Está cada dia mais difícil lembrar da época em que os filmes de super-heróis não dominavam as salas de cinema. Afinal, são quase duas décadas de adaptações de quadrinhos dos mais variados tipos tomando de assalto o entretenimento ao redor do mundo. E se não bastassem os longas, agora existem as séries de TV. Esse longo período de dominação, que atingiu seu auge faz tempo, torna difícil criar algo realmente novo, mesmo que seja para ridicularizar esse universo. A Franquia, nova série de comédia da HBO, foca nos bastidores do gênero para desenvolver sua trama satírica. Porém, a sensação é que a ideia saiu do papel com alguns anos de atraso.
Quer dizer, adaptações de quadrinhos nunca deixaram de possuir bastidores caóticos. Trocas de diretores, saída de atores, mudanças bruscas no roteiro, refilmagens. Os mais variados problemas surgem nesse meio e “A Franquia” se baseia nesses fatos na hora de destrinchar seu filme de mentirinha. No entanto, sabemos que algumas coisas são mais engraçadas na vida real do que na ficção. E o próprio público já está acostumado com essas situações. De toda forma, o principal trunfo da série reside em seu elenco estrelado.
A trama acompanha Daniel (Himesh Patel), o primeiro assistente de direção do filme fictício Tecto, um spin-off de uma popular franquia de super-heróis sobre um personagem que tem o poder de gerar terremotos. Seu trabalho é evitar que tudo desmorone nos bastidores, enquanto lida com estrelas problemáticas como Adam (Billy Magnussen) e Peter (Richard E. Grant), o ego inflado do diretor Eric (Daniel Brühl) e as demandas do implacável produtor executivo Pat (Darren Goldstein). Para piorar, a chegada de Anita (Aya Cash) ao set ameaça complicar ainda mais as coisas. O caos nos bastidores, algo comum em produções desse tipo, é o foco da série.

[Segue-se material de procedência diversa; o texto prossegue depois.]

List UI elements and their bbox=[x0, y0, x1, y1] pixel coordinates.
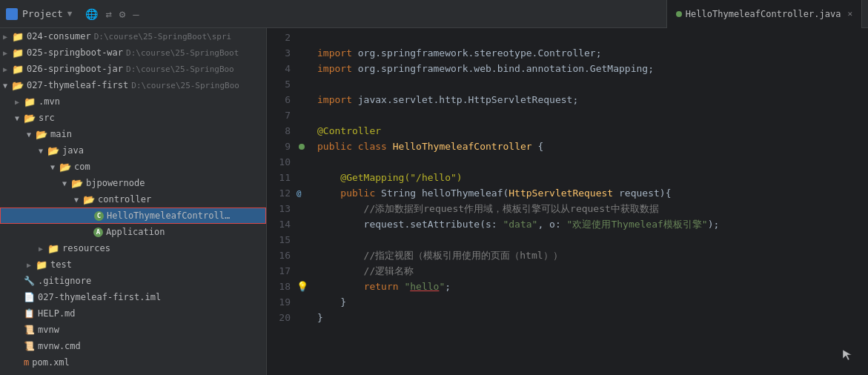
code-line-16: //指定视图（模板引用使用的页面（html）） bbox=[317, 248, 868, 263]
main-area: ▶ 📁 024-consumer D:\course\25-SpringBoot… bbox=[0, 28, 868, 375]
tree-item-gitignore[interactable]: 🔧 .gitignore bbox=[0, 273, 266, 289]
tree-item-java[interactable]: ▼ 📂 java bbox=[0, 142, 266, 159]
settings-icon[interactable]: ⚙ bbox=[119, 8, 125, 20]
code-line-18: return "hello"; bbox=[317, 279, 868, 294]
folder-icon: 📂 bbox=[36, 129, 47, 140]
tree-item-pom[interactable]: m pom.xml bbox=[0, 354, 266, 371]
keyword-public: public bbox=[340, 185, 381, 201]
tree-item-application[interactable]: A Application bbox=[0, 224, 266, 240]
tree-item-024[interactable]: ▶ 📁 024-consumer D:\course\25-SpringBoot… bbox=[0, 28, 266, 44]
arrow-icon: ▶ bbox=[3, 49, 10, 57]
tree-item-src[interactable]: ▼ 📂 src bbox=[0, 110, 266, 126]
tree-item-main[interactable]: ▼ 📂 main bbox=[0, 126, 266, 142]
tree-item-mvn[interactable]: ▶ 📁 .mvn bbox=[0, 93, 266, 110]
code-text: javax.servlet.http.HttpServletRequest; bbox=[358, 92, 578, 107]
file-icon: 📋 bbox=[24, 308, 35, 319]
tree-item-name: mvnw bbox=[38, 325, 59, 335]
code-line-8: @Controller bbox=[317, 123, 868, 139]
keyword-public: public bbox=[317, 139, 358, 154]
tab-close-button[interactable]: ✕ bbox=[847, 9, 852, 19]
tree-item-com[interactable]: ▼ 📂 com bbox=[0, 159, 266, 175]
comment: //逻辑名称 bbox=[317, 263, 414, 279]
arrow-icon: ▼ bbox=[39, 147, 46, 155]
cursor-indicator bbox=[841, 348, 855, 362]
split-icon[interactable]: ⇄ bbox=[105, 8, 111, 20]
file-icon: 📜 bbox=[24, 325, 35, 335]
code-text: org.springframework.stereotype.Controlle… bbox=[358, 45, 602, 61]
code-text: org.springframework.web.bind.annotation.… bbox=[358, 61, 654, 76]
arrow-icon: ▶ bbox=[27, 261, 34, 269]
editor-tab[interactable]: HelloThymeleafController.java ✕ bbox=[666, 0, 862, 28]
tree-item-name: com bbox=[74, 162, 90, 172]
folder-icon: 📂 bbox=[83, 194, 95, 205]
tree-item-025[interactable]: ▶ 📁 025-springboot-war D:\course\25-Spri… bbox=[0, 44, 266, 61]
tree-item-mvnw[interactable]: 📜 mvnw bbox=[0, 322, 266, 338]
keyword-import: import bbox=[317, 61, 358, 76]
tree-item-path: D:\course\25-SpringBoo bbox=[131, 81, 239, 90]
code-text: s: bbox=[486, 216, 503, 232]
tree-item-027[interactable]: ▼ 📂 027-thymeleaf-first D:\course\25-Spr… bbox=[0, 77, 266, 93]
file-icon: 🔧 bbox=[24, 276, 35, 286]
tree-item-name: bjpowernode bbox=[86, 178, 145, 188]
bulb-icon[interactable]: 💡 bbox=[296, 281, 308, 292]
file-tree-sidebar: ▶ 📁 024-consumer D:\course\25-SpringBoot… bbox=[0, 28, 267, 375]
code-text: ); bbox=[708, 216, 720, 232]
tree-item-bjpowernode[interactable]: ▼ 📂 bjpowernode bbox=[0, 175, 266, 191]
code-text: } bbox=[317, 294, 346, 310]
folder-icon: 📂 bbox=[12, 80, 24, 91]
keyword-import: import bbox=[317, 92, 358, 107]
code-text: { bbox=[532, 139, 544, 154]
code-text: } bbox=[317, 310, 323, 325]
string-value: hello bbox=[410, 279, 439, 294]
code-line-3: import org.springframework.stereotype.Co… bbox=[317, 45, 868, 61]
folder-icon: 📂 bbox=[59, 162, 71, 173]
file-icon: m bbox=[24, 357, 29, 368]
tree-item-mvnw-cmd[interactable]: 📜 mvnw.cmd bbox=[0, 338, 266, 354]
keyword-import: import bbox=[317, 45, 358, 61]
tree-item-name: 027-thymeleaf-first bbox=[27, 80, 128, 90]
tree-item-test[interactable]: ▶ 📁 test bbox=[0, 256, 266, 273]
java-class-icon: C bbox=[94, 211, 104, 221]
comment: //指定视图（模板引用使用的页面（html）） bbox=[317, 248, 563, 263]
tree-item-hello-controller[interactable]: C HelloThymeleafControll… bbox=[0, 208, 266, 224]
tree-item-name: HELP.md bbox=[38, 308, 76, 319]
top-bar-icons: 🌐 ⇄ ⚙ — bbox=[85, 8, 139, 20]
tree-item-name: mvnw.cmd bbox=[38, 341, 81, 351]
code-text: o: bbox=[549, 216, 566, 232]
tree-item-resources[interactable]: ▶ 📁 resources bbox=[0, 240, 266, 256]
minus-icon[interactable]: — bbox=[133, 8, 139, 20]
tree-item-path: D:\course\25-SpringBoot\spri bbox=[94, 32, 231, 42]
tree-item-name: .mvn bbox=[39, 96, 60, 107]
tree-item-name: 026-springboot-jar bbox=[27, 64, 123, 74]
folder-icon: 📂 bbox=[24, 113, 36, 124]
code-content: import org.springframework.stereotype.Co… bbox=[314, 28, 868, 375]
code-area[interactable]: 2 3 4 5 6 7 8 9 10 11 12 13 14 15 16 17 … bbox=[267, 28, 868, 375]
code-line-19: } bbox=[317, 294, 868, 310]
folder-icon: 📁 bbox=[12, 31, 24, 42]
string-open-quote: " bbox=[404, 279, 410, 294]
arrow-icon: ▼ bbox=[3, 82, 10, 90]
run-marker bbox=[299, 144, 305, 150]
code-text: request){ bbox=[613, 185, 671, 201]
code-line-11: @GetMapping("/hello") bbox=[317, 170, 868, 185]
folder-icon: 📁 bbox=[12, 47, 24, 59]
string-literal: "欢迎使用Thymeleaf模板引擎" bbox=[567, 216, 708, 232]
tree-item-026[interactable]: ▶ 📁 026-springboot-jar D:\course\25-Spri… bbox=[0, 61, 266, 77]
folder-icon: 📁 bbox=[47, 243, 59, 254]
project-icon bbox=[6, 8, 18, 20]
folder-icon: 📂 bbox=[47, 145, 59, 156]
string-close-quote: " bbox=[439, 279, 445, 294]
tree-item-iml[interactable]: 📄 027-thymeleaf-first.iml bbox=[0, 289, 266, 305]
arrow-icon: ▼ bbox=[62, 179, 70, 188]
tree-item-path: D:\course\25-SpringBoo bbox=[126, 64, 234, 74]
tab-dot bbox=[676, 11, 682, 17]
tree-item-name: 025-springboot-war bbox=[27, 47, 123, 58]
tree-item-controller[interactable]: ▼ 📂 controller bbox=[0, 191, 266, 208]
tree-item-name: controller bbox=[98, 194, 151, 205]
file-icon: 📄 bbox=[24, 292, 35, 302]
tree-item-name: .gitignore bbox=[38, 276, 91, 286]
globe-icon[interactable]: 🌐 bbox=[85, 8, 98, 20]
arrow-icon: ▼ bbox=[74, 196, 82, 204]
tree-item-name: test bbox=[50, 259, 72, 270]
tree-item-help[interactable]: 📋 HELP.md bbox=[0, 305, 266, 322]
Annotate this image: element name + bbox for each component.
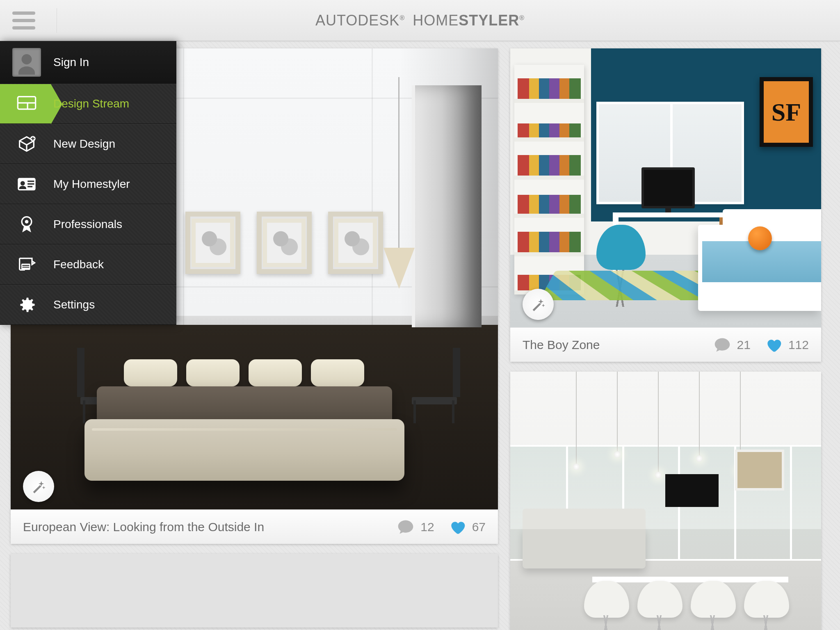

Como deu para perceber, “A Franquia” foca justamente nos profissionais que a audiência não se importa, aqueles que trabalham numa rotina cansativa para tirar os sonhos milionários dos estúdios do papel. O que garante um ar de novidade no meio de tantas outras sátiras mais famosas sobre o universo do super-heróis. O primeiro episódio cumpre bem a proposta, mostrando mais um dia de trabalho caótico no set de Tecto. O roteiro não perde tempo com explicações, acreditando que o espectador já esteja familiarizado com essa dinâmica. O humor, que é ponto principal, funciona em momentos isolados. Por exemplo, a piada dos atores ficando cegos porque o produtor do estúdio queria mais luzes no set é boa. Já o figurante com ataque de pânico é recorrente e perde a graça rápido demais.
Para olhos mais atentos, a série parece direcionar a maioria de suas piadas para o Marvel Studios (parodiado aqui como Maximum Studios), o que faz sentido, já que a HBO está ligada à DC Comics, rival da Marvel Comics. Mesmo com o caos recente no universo cinematográfico da DC e o fracasso de “Coringa: Delírio a Dois” (leia a crítica), a série julga mais fácil fazer piada com a “grama do vizinho”. É interessante que, apesar da equipe talentosa por trás da série – o primeiro episódio é dirigido por Sam Mendes (007: Operação Skyfall) e conta com Jon Brown, de “Veep” e “Succession”, como showrunner –, “A Franquia” ainda começa de forma inconstante.
Claro que as referências podem fisgar o público mais atento e gerar comentários nas redes sociais, mas o começo de “A Franquia” não é muito animador. No fim das contas, a melhor piada da série que brinca com os bastidores dos filmes de super-heróis é ser exibida aos domingos após o novo episódio de “Pinguim“.